= Work request =
Each entry must be given again exactly as it appears, with images excluded.

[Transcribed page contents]
Start of Block

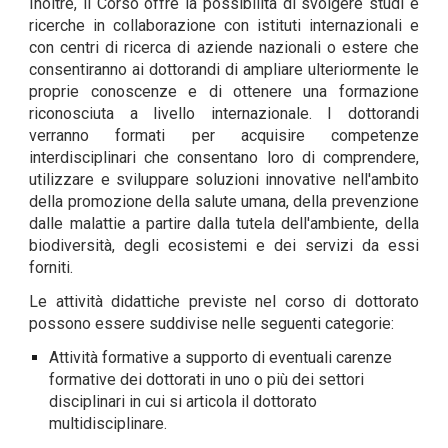
Inoltre, il Corso offre la possibilità di svolgere studi e
ricerche in collaborazione con istituti internazionali e
con centri di ricerca di aziende nazionali o estere che
consentiranno ai dottorandi di ampliare ulteriormente le
proprie conoscenze e di ottenere una formazione
riconosciuta a livello internazionale. I dottorandi
verranno formati per acquisire competenze
interdisciplinari che consentano loro di comprendere,
utilizzare e sviluppare soluzioni innovative nell'ambito
della promozione della salute umana, della prevenzione
dalle malattie a partire dalla tutela dell'ambiente, della
biodiversità, degli ecosistemi e dei servizi da essi
forniti.
Le attività didattiche previste nel corso di dottorato
possono essere suddivise nelle seguenti categorie:
Attività formative a supporto di eventuali carenze
formative dei dottorati in uno o più dei settori
disciplinari in cui si articola il dottorato
multidisciplinare.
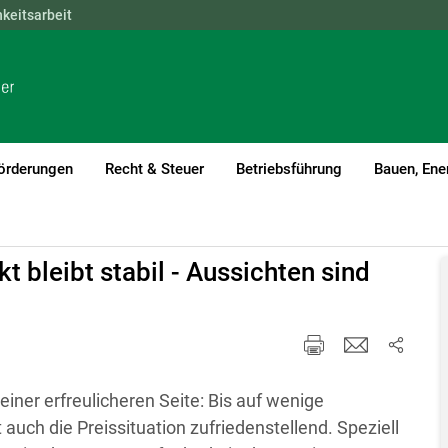
hkeitsarbeit
NÖ
OÖ
SBG
STMK
TIROL
VBG
WIEN
örderungen
Recht & Steuer
Betriebsführung
Bauen, Ene
nt)1
 bleibt stabil - Aussichten sind
einer erfreulicheren Seite: Bis auf wenige
uch die Preissituation zufriedenstellend. Speziell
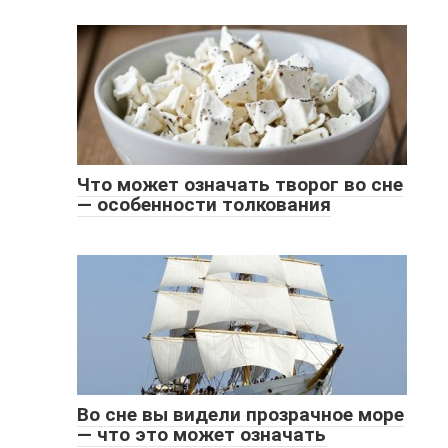
Что может означать творог во сне
— особенности толкования
Во сне вы видели прозрачное море
— что это может означать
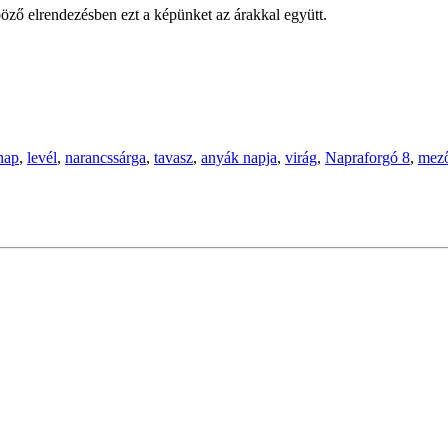
öző elrendezésben ezt a képünket az árakkal együtt.
nap
,
levél
,
narancssárga
,
tavasz
,
anyák napja
,
virág
,
Napraforgó 8
,
mez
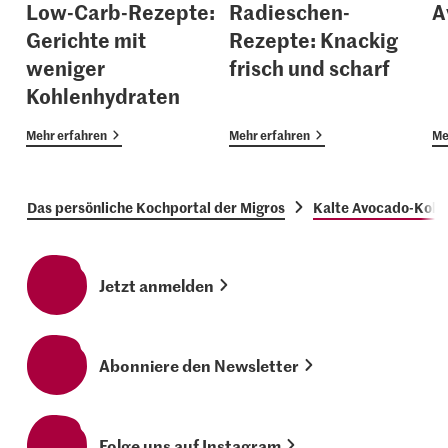
Low-Carb-Rezepte:
Radieschen-
A
Gerichte mit
Rezepte: Knackig
weniger
frisch und scharf
Kohlenhydraten
Mehr erfahren
Mehr erfahren
Me
Das persönliche Kochportal der Migros
Kalte Avocado-Kok
Jetzt anmelden
Abonniere den Newsletter
Folge uns auf Instagram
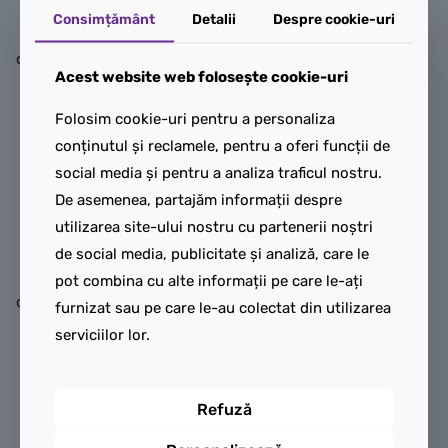
ore întregi de joacă
Consimțământ
Detalii
Despre cookie-uri
fantezistă cu setul de
construcție LEGO® NINJAGO
Acest website web folosește cookie-uri
Pachet de luptă cu robotul
dragon al lui Kai (71851).
Folosim cookie-uri pentru a personaliza
Acest set conține un robot
conținutul și reclamele, pentru a oferi funcții de
dragon cu picioare, aripi
social media și pentru a analiza traficul nostru.
mari, mâini articulate cu
De asemenea, partajăm informații despre
aspect de gheare și un
utilizarea site-ului nostru cu partenerii noștri
trunchi care se rotește la
de social media, publicitate și analiză, care le
360 de grade, plus un
pot combina cu alte informații pe care le-ați
cockpit în care să fie așezată
furnizat sau pe care le-au colectat din utilizarea
o minifigurină.
serviciilor lor.
Revista LEGO
Ninjago NR. 3
Această jucărie ninja
accesibilă include 3
Intră în lupta dintre bine și
Refuză
minifigurine: Kai cu 2
rău cu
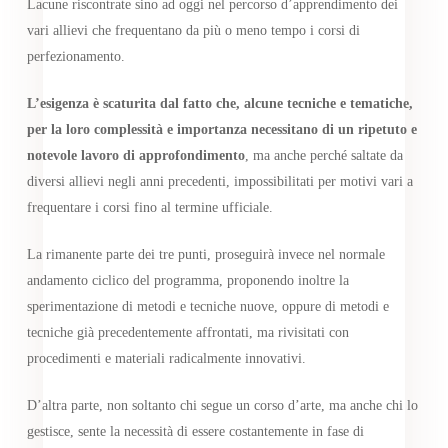
Lacune riscontrate sino ad oggi nel percorso d’apprendimento dei
vari allievi che frequentano da più o meno tempo i corsi di
perfezionamento.
L’esigenza è scaturita dal fatto che, alcune tecniche e tematiche,
per la loro complessità e importanza necessitano di un ripetuto e
notevole lavoro di approfondimento
, ma anche perché saltate da
diversi allievi negli anni precedenti, impossibilitati per motivi vari a
frequentare i corsi fino al termine ufficiale.
La rimanente parte dei tre punti, proseguirà invece nel normale
andamento ciclico del programma, proponendo inoltre la
sperimentazione di metodi e tecniche nuove, oppure di metodi e
tecniche già precedentemente affrontati, ma rivisitati con
procedimenti e materiali radicalmente innovativi.
D’altra parte, non soltanto chi segue un corso d’arte, ma anche chi lo
gestisce, sente la necessità di essere costantemente in fase di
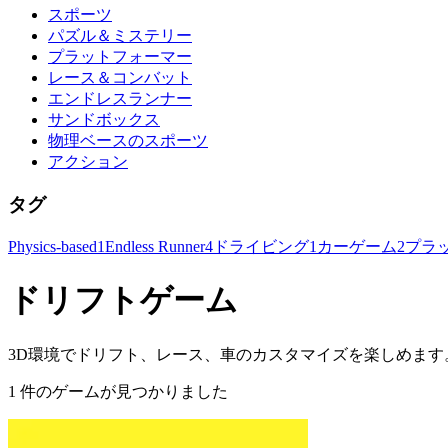
スポーツ
パズル＆ミステリー
プラットフォーマー
レース＆コンバット
エンドレスランナー
サンドボックス
物理ベースのスポーツ
アクション
タグ
Physics-based
1
Endless Runner
4
ドライビング
1
カーゲーム
2
プラ
ドリフトゲーム
3D環境でドリフト、レース、車のカスタマイズを楽しめます
1 件のゲームが見つかりました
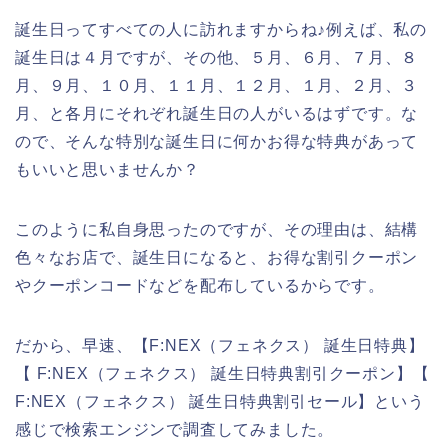
誕生日ってすべての人に訪れますからね♪例えば、私の
誕生日は４月ですが、その他、５月、６月、７月、８
月、９月、１０月、１１月、１２月、１月、２月、３
月、と各月にそれぞれ誕生日の人がいるはずです。な
ので、そんな特別な誕生日に何かお得な特典があって
もいいと思いませんか？
このように私自身思ったのですが、その理由は、結構
色々なお店で、誕生日になると、お得な割引クーポン
やクーポンコードなどを配布しているからです。
だから、早速、【F:NEX（フェネクス） 誕生日特典】
【 F:NEX（フェネクス） 誕生日特典割引クーポン】【
F:NEX（フェネクス） 誕生日特典割引セール】という
感じで検索エンジンで調査してみました。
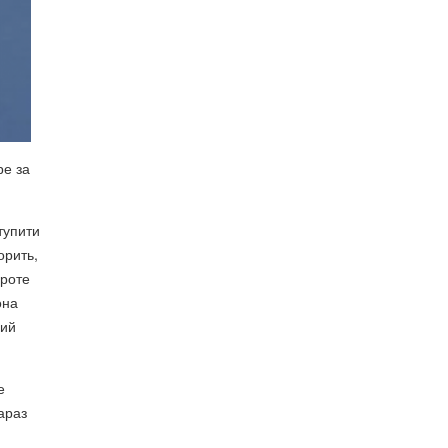
ре за
тупити
орить,
Проте
она
ний
е
зараз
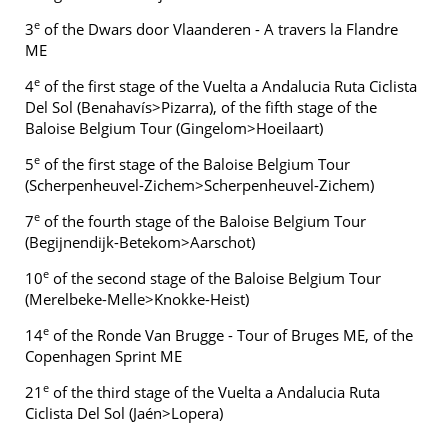
e
3
of the Dwars door Vlaanderen - A travers la Flandre
ME
e
4
of the first stage of the Vuelta a Andalucia Ruta Ciclista
Del Sol (Benahavís>Pizarra), of the fifth stage of the
Baloise Belgium Tour (Gingelom>Hoeilaart)
e
5
of the first stage of the Baloise Belgium Tour
(Scherpenheuvel-Zichem>Scherpenheuvel-Zichem)
e
7
of the fourth stage of the Baloise Belgium Tour
(Begijnendijk-Betekom>Aarschot)
e
10
of the second stage of the Baloise Belgium Tour
(Merelbeke-Melle>Knokke-Heist)
e
14
of the Ronde Van Brugge - Tour of Bruges ME, of the
Copenhagen Sprint ME
e
21
of the third stage of the Vuelta a Andalucia Ruta
Ciclista Del Sol (Jaén>Lopera)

End of Block

= Response for this exercise =
Inoltre, il Corso offre la possibilità di svolgere studi e
ricerche in collaborazione con istituti internazionali e
con centri di ricerca di aziende nazionali o estere che
consentiranno ai dottorandi di ampliare ulteriormente le
proprie conoscenze e di ottenere una formazione
riconosciuta a livello internazionale. I dottorandi
verranno formati per acquisire competenze
interdisciplinari che consentano loro di comprendere,
utilizzare e sviluppare soluzioni innovative nell'ambito
della promozione della salute umana, della prevenzione
dalle malattie a partire dalla tutela dell'ambiente, della
biodiversità, degli ecosistemi e dei servizi da essi
forniti.
Le attività didattiche previste nel corso di dottorato
possono essere suddivise nelle seguenti categorie:
Attività formative a supporto di eventuali carenze
formative dei dottorati in uno o più dei settori
disciplinari in cui si articola il dottorato
multidisciplinare.
hkeitsarbeit
NÖ
OÖ
SBG
STMK
TIROL
VBG
WIEN
örderungen
Recht & Steuer
Betriebsführung
Bauen, Ene
nt)1
 bleibt stabil - Aussichten sind
einer erfreulicheren Seite: Bis auf wenige
uch die Preissituation zufriedenstellend. Speziell
Что может означать творог во сне
— особенности толкования
Во сне вы видели прозрачное море
— что это может означать
öző elrendezésben ezt a képünket az árakkal együtt.
nap
,
levél
,
narancssárga
,
tavasz
,
anyák napja
,
virág
,
Napraforgó 8
,
mez
Low-Carb-Rezepte:
Radieschen-
A
Gerichte mit
Rezepte: Knackig
weniger
frisch und scharf
Kohlenhydraten
Mehr erfahren
Mehr erfahren
Me
Das persönliche Kochportal der Migros
Kalte Avocado-Kok
Jetzt anmelden
Abonniere den Newsletter
Folge uns auf Instagram
ore întregi de joacă
Consimțământ
Detalii
Despre cookie-uri
fantezistă cu setul de
construcție LEGO® NINJAGO
Acest website web folosește cookie-uri
Pachet de luptă cu robotul
dragon al lui Kai (71851).
Folosim cookie-uri pentru a personaliza
Acest set conține un robot
conținutul și reclamele, pentru a oferi funcții de
dragon cu picioare, aripi
social media și pentru a analiza traficul nostru.
mari, mâini articulate cu
De asemenea, partajăm informații despre
aspect de gheare și un
utilizarea site-ului nostru cu partenerii noștri
trunchi care se rotește la
de social media, publicitate și analiză, care le
360 de grade, plus un
pot combina cu alte informații pe care le-ați
cockpit în care să fie așezată
furnizat sau pe care le-au colectat din utilizarea
o minifigurină.
serviciilor lor.
Revista LEGO
Ninjago NR. 3
Această jucărie ninja
accesibilă include 3
Intră în lupta dintre bine și
Refuză
minifigurine: Kai cu 2
rău cu
Lacune riscontrate sino ad oggi nel percorso d’apprendimento dei
vari allievi che frequentano da più o meno tempo i corsi di
perfezionamento.
L’esigenza è scaturita dal fatto che, alcune tecniche e tematiche,
per la loro complessità e importanza necessitano di un ripetuto e
notevole lavoro di approfondimento
, ma anche perché saltate da
diversi allievi negli anni precedenti, impossibilitati per motivi vari a
frequentare i corsi fino al termine ufficiale.
La rimanente parte dei tre punti, proseguirà invece nel normale
andamento ciclico del programma, proponendo inoltre la
sperimentazione di metodi e tecniche nuove, oppure di metodi e
tecniche già precedentemente affrontati, ma rivisitati con
procedimenti e materiali radicalmente innovativi.
D’altra parte, non soltanto chi segue un corso d’arte, ma anche chi lo
gestisce, sente la necessità di essere costantemente in fase di
スポーツ
パズル＆ミステリー
プラットフォーマー
レース＆コンバット
エンドレスランナー
サンドボックス
物理ベースのスポーツ
アクション
タグ
Physics-based
1
Endless Runner
4
ドライビング
1
カーゲーム
2
プラ
ドリフトゲーム
3D環境でドリフト、レース、車のカスタマイズを楽しめます
1 件のゲームが見つかりました
誕生日ってすべての人に訪れますからね♪例えば、私の
誕生日は４月ですが、その他、５月、６月、７月、８
月、９月、１０月、１１月、１２月、１月、２月、３
月、と各月にそれぞれ誕生日の人がいるはずです。な
ので、そんな特別な誕生日に何かお得な特典があって
もいいと思いませんか？
このように私自身思ったのですが、その理由は、結構
色々なお店で、誕生日になると、お得な割引クーポン
やクーポンコードなどを配布しているからです。
だから、早速、【F:NEX（フェネクス） 誕生日特典】
【 F:NEX（フェネクス） 誕生日特典割引クーポン】【
F:NEX（フェネクス） 誕生日特典割引セール】という
感じで検索エンジンで調査してみました。
ре за
тупити
орить,
Проте
она
ний
е
зараз
e
3
of the Dwars door Vlaanderen - A travers la Flandre
ME
e
4
of the first stage of the Vuelta a Andalucia Ruta Ciclista
Del Sol (Benahavís>Pizarra), of the fifth stage of the
Baloise Belgium Tour (Gingelom>Hoeilaart)
e
5
of the first stage of the Baloise Belgium Tour
(Scherpenheuvel-Zichem>Scherpenheuvel-Zichem)
e
7
of the fourth stage of the Baloise Belgium Tour
(Begijnendijk-Betekom>Aarschot)
e
10
of the second stage of the Baloise Belgium Tour
(Merelbeke-Melle>Knokke-Heist)
e
14
of the Ronde Van Brugge - Tour of Bruges ME, of the
Copenhagen Sprint ME
e
21
of the third stage of the Vuelta a Andalucia Ruta
Ciclista Del Sol (Jaén>Lopera)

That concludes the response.